• **PROVIDED INFORMATION**
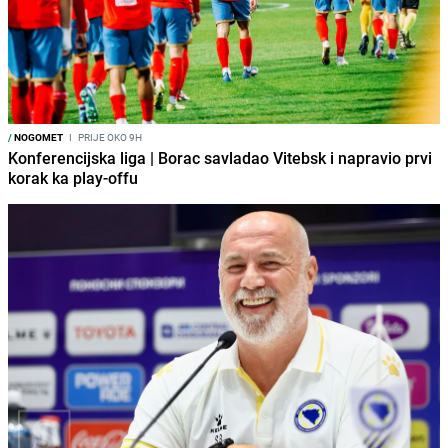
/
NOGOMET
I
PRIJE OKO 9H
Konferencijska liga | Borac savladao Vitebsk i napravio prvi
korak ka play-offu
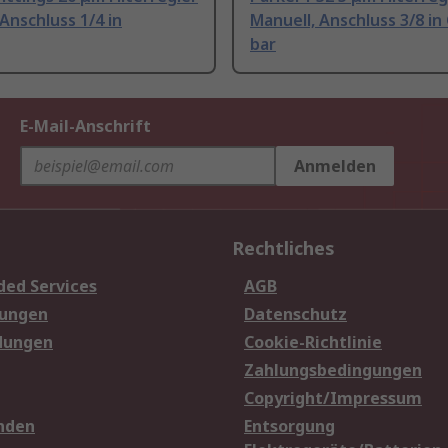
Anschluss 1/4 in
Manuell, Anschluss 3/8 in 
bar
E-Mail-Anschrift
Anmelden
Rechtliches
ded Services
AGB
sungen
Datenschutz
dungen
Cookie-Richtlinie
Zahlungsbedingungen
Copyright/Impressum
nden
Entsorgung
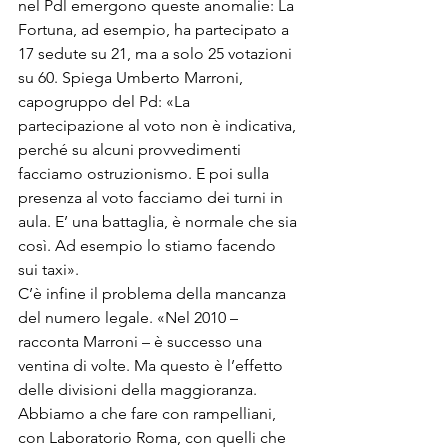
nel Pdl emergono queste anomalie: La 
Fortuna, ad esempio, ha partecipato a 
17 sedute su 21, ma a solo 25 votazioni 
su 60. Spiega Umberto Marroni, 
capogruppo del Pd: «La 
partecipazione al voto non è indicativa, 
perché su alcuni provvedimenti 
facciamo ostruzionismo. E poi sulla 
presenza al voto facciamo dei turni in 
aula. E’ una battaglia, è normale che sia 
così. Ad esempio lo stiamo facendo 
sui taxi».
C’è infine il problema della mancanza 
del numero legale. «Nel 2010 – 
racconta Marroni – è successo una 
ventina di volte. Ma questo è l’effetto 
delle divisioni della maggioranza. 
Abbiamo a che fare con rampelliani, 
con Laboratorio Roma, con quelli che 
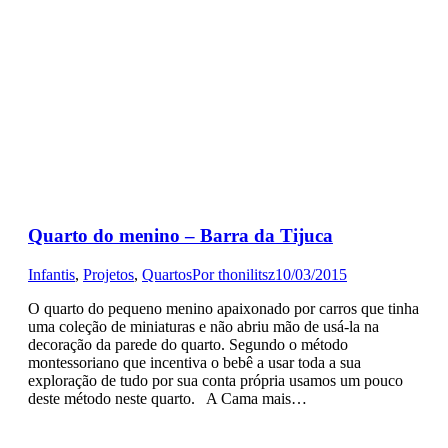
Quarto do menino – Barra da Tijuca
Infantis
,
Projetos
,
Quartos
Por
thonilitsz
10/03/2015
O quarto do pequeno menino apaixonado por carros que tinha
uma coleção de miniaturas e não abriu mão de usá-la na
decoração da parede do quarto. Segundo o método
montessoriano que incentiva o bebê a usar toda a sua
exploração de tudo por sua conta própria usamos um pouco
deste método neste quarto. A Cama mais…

--

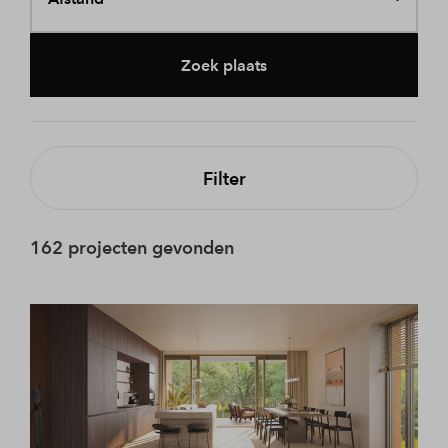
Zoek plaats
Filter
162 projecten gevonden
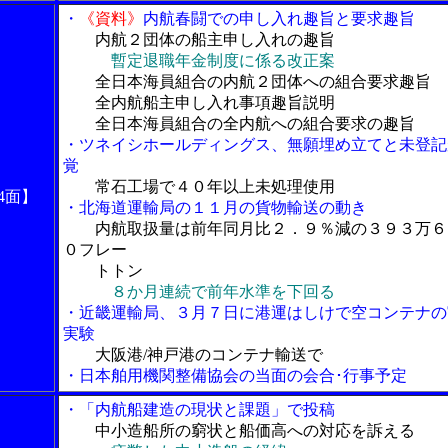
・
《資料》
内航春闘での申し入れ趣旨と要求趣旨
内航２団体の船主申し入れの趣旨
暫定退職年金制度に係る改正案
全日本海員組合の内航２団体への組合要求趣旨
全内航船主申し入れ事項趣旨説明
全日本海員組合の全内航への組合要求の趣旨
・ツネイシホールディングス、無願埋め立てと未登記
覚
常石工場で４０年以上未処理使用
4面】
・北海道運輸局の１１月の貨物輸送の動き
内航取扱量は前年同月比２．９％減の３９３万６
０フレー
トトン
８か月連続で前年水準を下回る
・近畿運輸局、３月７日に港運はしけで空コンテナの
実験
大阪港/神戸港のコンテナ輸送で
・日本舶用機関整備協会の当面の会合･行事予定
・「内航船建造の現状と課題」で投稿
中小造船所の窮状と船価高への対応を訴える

* * *

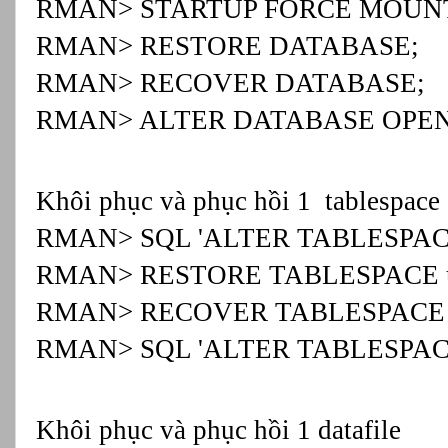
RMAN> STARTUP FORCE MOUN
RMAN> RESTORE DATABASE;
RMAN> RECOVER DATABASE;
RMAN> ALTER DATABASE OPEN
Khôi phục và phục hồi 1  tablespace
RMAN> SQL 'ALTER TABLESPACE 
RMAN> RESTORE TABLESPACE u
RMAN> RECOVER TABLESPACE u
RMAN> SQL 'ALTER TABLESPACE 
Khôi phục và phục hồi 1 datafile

• **THE TASK**
Only the lines above starting with the one with "così. Ad esempio lo stiamo facendo" and going through the one with "delle divisioni della maggioranza." are to be copied, word for word and with both ends kept.

• **EXERCISE RESULT**
così. Ad esempio lo stiamo facendo 
sui taxi».
C’è infine il problema della mancanza 
del numero legale. «Nel 2010 – 
racconta Marroni – è successo una 
ventina di volte. Ma questo è l’effetto 
delle divisioni della maggioranza. 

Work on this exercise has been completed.